NİSBÎ EMİRLER
Büyük ve küçük birer nisbî emir olduğu gibi, zâhir ve bâtın da nisbî emirlerdendir. İnsan bir tavuğun yanında fil kadar büyük, filin yanında ise tavuk kadar küçük kalıyor. İnsana birinci halde büyük, ikinci halde ise küçük deniliyor. Aynen bunun gibi, bir karpuzun yenilecek kısmı bize göre iç olduğu halde, karpuzun çekirdeğine göre dış oluyor.
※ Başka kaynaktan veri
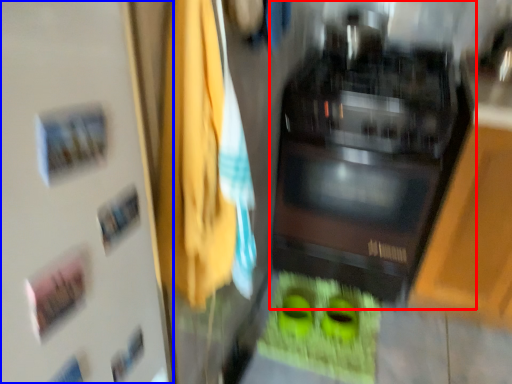 Question: Which object appears farthest to the camera in this image, home appliance (highlighted by a red box) or door (highlighted by a blue box)?

Choices:
 (A) home appliance
 (B) door

Answer: (A) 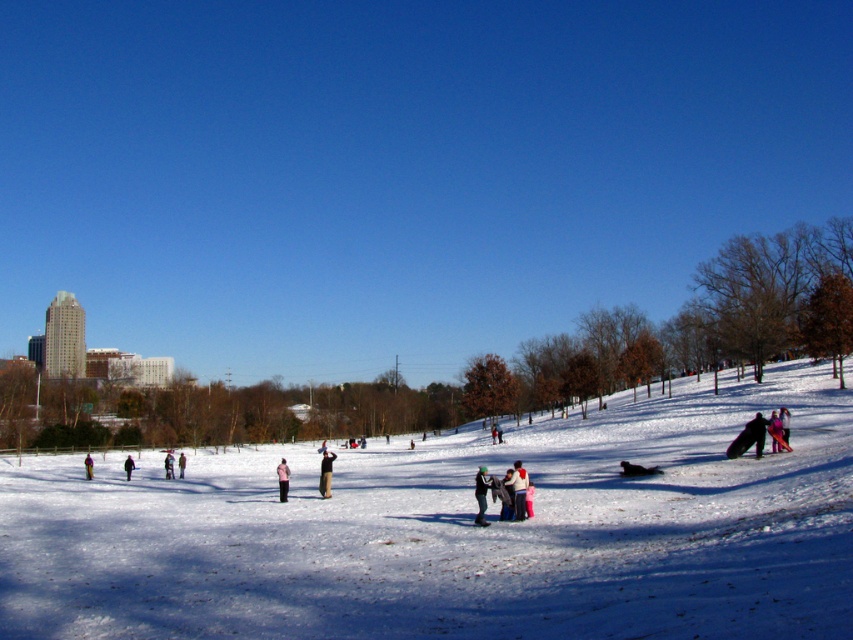 You are standing in the winter park scene and want to walk towards the two points marked in the image. Which point, point (519, 477) or point (773, 410), will you reach first?

You will reach point (519, 477) first because it is closer to you than point (773, 410).

You are standing at the center of the snowy field and want to find the dark gray pants at lower left. According to the image coordinates, which direction should you move to reach them?

The dark gray pants at lower left are located at coordinates point [128,467], so you should move to the lower left direction to reach them. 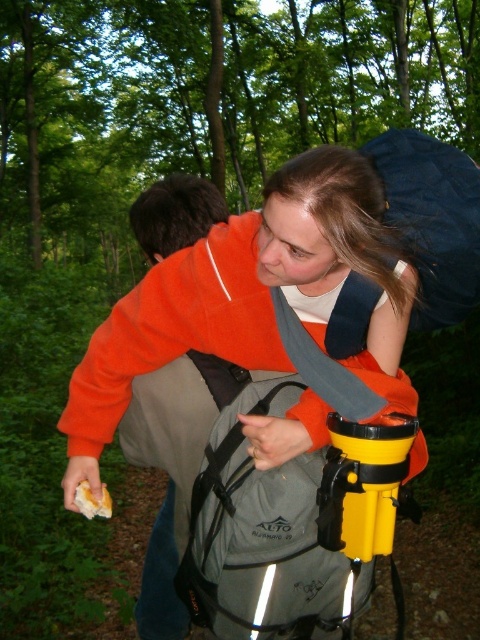 You are a hiker planning to carry both the orange fleece jacket at upper left and the navy blue fabric backpack at upper right. Which item should you choose to prioritize packing if you have limited space?

The orange fleece jacket at upper left is bigger than the navy blue fabric backpack at upper right, so you should prioritize packing the navy blue fabric backpack at upper right first to save space.

You are a hiker who needs to pass between two orange fleece jackets in the forest. The jackets are labeled as orange fleece jacket at center and orange fleece jacket at upper left. Given that your backpack is 12 inches wide, will you be able to fit through the space between them?

The distance between the orange fleece jacket at center and the orange fleece jacket at upper left is 11.57 inches. Since your backpack is 12 inches wide, it is slightly wider than the available space. You may need to adjust your position or choose a different path to avoid getting stuck. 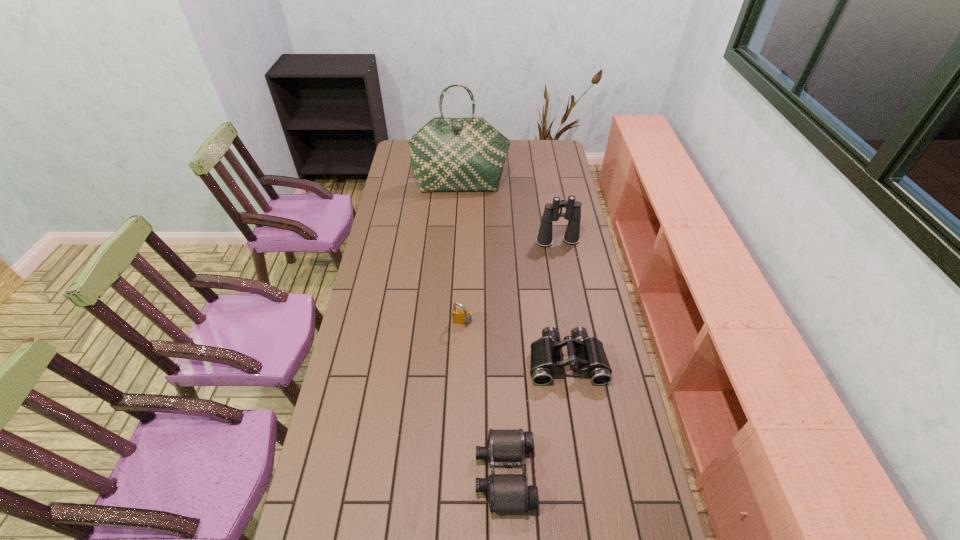 Identify which object is the second nearest to the shortest object. Please provide its 2D coordinates. Your answer should be formatted as a tuple, i.e. [(x, y)], where the tuple contains the x and y coordinates of a point satisfying the conditions above.

[(459, 316)]

Identify the location of object that is the closest one to the shortest object. The image size is (960, 540). (588, 353).

Where is `binoculars identified as the closest to the padlock`? This screenshot has height=540, width=960. binoculars identified as the closest to the padlock is located at coordinates [588, 353].

At what (x,y) coordinates should I click in order to perform the action: click on the closest binoculars to the second farthest binoculars. Please return your answer as a coordinate pair (x, y). Image resolution: width=960 pixels, height=540 pixels. Looking at the image, I should click on (505, 448). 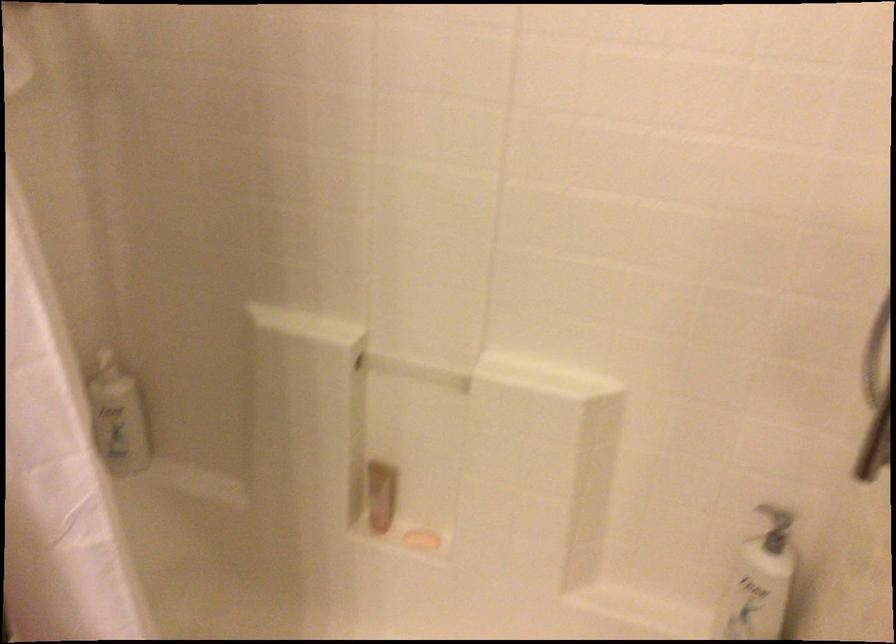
Yani, karpuz, kâinatın içinde, yenilecek kısım karpuzun içinde, çekirdek yenilecek kısmın içinde, nüve ise çekirdeğin içinde bulunuyor. Öyle ise bir karpuz çekirdeğini nizama koyan kim ise bütün kâinatı idare eden de odur.
Cenâb-ı Hak için uzak-yakın farkı olmadığı gibi, zâhir-bâtın farkı da yoktur. Dikkat edilirse, en kıymettar eserler ve en harika fiiller bâtında vücud buluyor. Yumurtanın içinde civciv halk ediliyor. Aynı şekilde toprağın altı karanlık olmakla beraber umum çekirdekler orada sümbülleşiyor. Ana rahmi bâtında olduğu halde, çocuğun yaratılışında nihayetsiz hikmet bulunuyor ve her âza kendi yerinde, kendine has şekil ve büyüklükle teşekkül ettiriliyor.